聖マッスルとは
宮崎惇原作、ふくしま政美劇画で週刊少年マガジンに1976年(32号)~1977年(1号)に連載。ふくしま政美のイメージを編集者から伝えられた原作者が、それに沿ったストーリーを考えるという『女犯坊』と同じ手法で描かれている。
人間の自由と尊厳をテーマにした意欲作だが主人公は記憶喪失の全裸男(人格者ではあるが)で描き込みも凄まじく、読者に強烈な印象を与えた。
単行本は1977年に4巻発行され、1997年には太田出版から復刻版が全1巻刊行された(現在は廃刊)。
主な登場人物
聖マッスル
本作の主人公。
自分の名前はわからず、「聖マッスル」は彼に救われた人々が付けた名前。
人間の尊厳を踏みにじるものに対しては怒りを表すなど正義感は強い。
当初は全裸だったが「4の章 北の魔神」より着衣している。
人間城の王
肥満体で全身ヌルヌルした全裸の老人。
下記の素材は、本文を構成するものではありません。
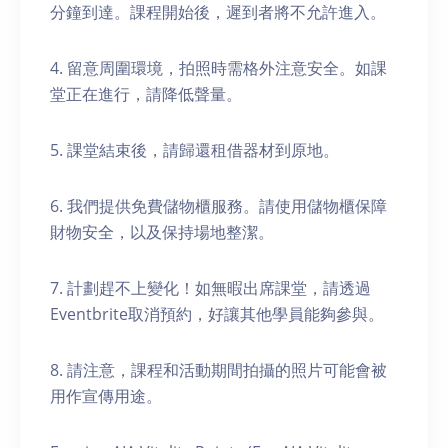
分鐘到達。課程開始後，遲到者將不允許進入。
4. 留意周圍環境，拍照時需格外注意安全。如課
堂正在進行，請降低聲量。
5. 課堂結束後，請歸還租借器材到原地。
6. 我們提供免費儲物櫃服務。請使用儲物櫃保障
財物安全，以及保持場地整潔。
7. 計劃趕不上變化！如無暇出席課堂，請透過
Eventbrite取消預約，好讓其他學員能夠參與。
8. 請注意，課程和活動期間拍攝的照片可能會被
用作宣傳用途。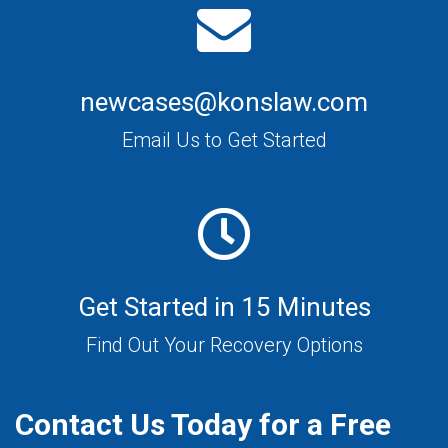
newcases@konslaw.com
Email Us to Get Started
Get Started in 15 Minutes
Find Out Your Recovery Options
Contact Us Today for a Free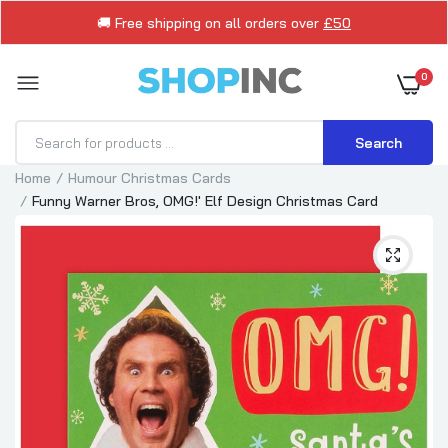
🚚 Free shipping on all orders over
£50
0
Search
Home
Humour Christmas Cards
Funny Warner Bros, OMG!' Elf Design Christmas Card
Brother Christmas Card Reindeer Drinking
Beer Funny
£1.75
£2.50
Brother Funny Snowman Humour Christmas
Card
£1.79
£2.15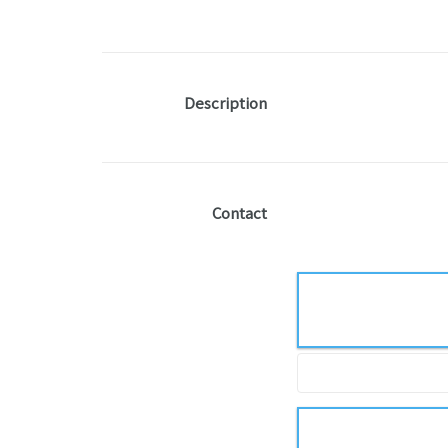
Description
Contact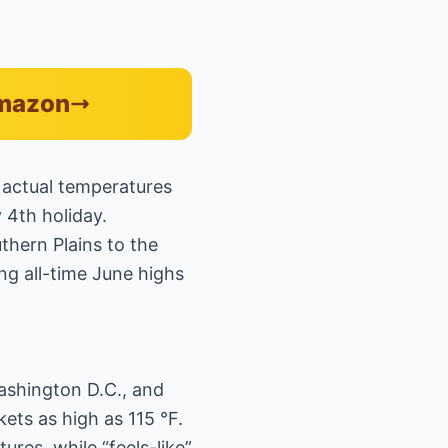
Amazon
 actual temperatures
y 4th holiday.
thern Plains to the
ng all-time June highs
Washington D.C., and
ets as high as 115 °F.
res, while “feels-like”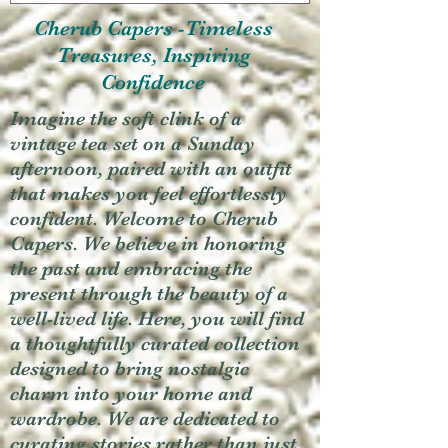
Cherub Capers -Timeless
Treasures, Inspiring
Confidence
Imagine the soft clink of a
vintage tea set on a Sunday
afternoon, paired with an outfit
that makes you feel effortlessly
confident. Welcome to Cherub
Capers. We believe in honoring
the past and embracing the
present through the beauty of a
well-lived life. Here, you will find
a thoughtfully curated collection
designed to bring nostalgic
charm into your home and
wardrobe. We are dedicated to
curating stories rather than just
歩く擬音は「ヌジャッ」「グジャッ」。
石に変えた人間を建材に人間城の完成を目指す。
命の泉の権力者たち(3人)
「黒の帝王」の配下で、常にフードを被って顔を隠している。増えすぎた人口を減らすため、毎年15歳の男女、70歳以上の男女に「死のマラソン」を課す。
命の泉の都市の少女
自分たちを救ってくれた聖マッスルに衣服を捧げるが、聖マッスルは微笑して首に巻き裸スカーフになる。
「黒の帝王」から世界を救うため理想の国づくりに邁進する巨漢。臣民からは絶大な支持を受けている。
巨人王の妹
強権的な巨人王に反発し、同志と共に反政府活動を行うが「黒の帝王」に利用されていた。クーデターに失敗し、自決。
コタンクル
北の海に暮らす老漁師。寒さで行き倒れていた聖マッスルを介抱する。巨大な鯨「北の魔神」と闘い敗死。
奴隷鉱山の長官
「黒の帝王」の配下。奴隷を使役して鉱山を運営し、逆らう者はバラエティに富む処刑方法で始末する。
余談
本作の6年後に連載が始まった「北斗の拳」は、主人公が力ずくで民衆を救い救世主と崇められる、過剰な筋肉描写、主人公が巨大な馬を担いで崖を登って去るラストなど共通点が多く、「聖マッスル」フォロワーではないかという説がある。